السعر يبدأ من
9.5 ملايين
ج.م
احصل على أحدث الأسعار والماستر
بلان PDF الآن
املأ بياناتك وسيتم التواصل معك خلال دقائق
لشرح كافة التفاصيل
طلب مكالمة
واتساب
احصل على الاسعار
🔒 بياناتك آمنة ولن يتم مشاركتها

> [The problem]: Only the count should be given: the number of lines in the entries above containing the word "احصل".

> [Reply to the exercise]: 2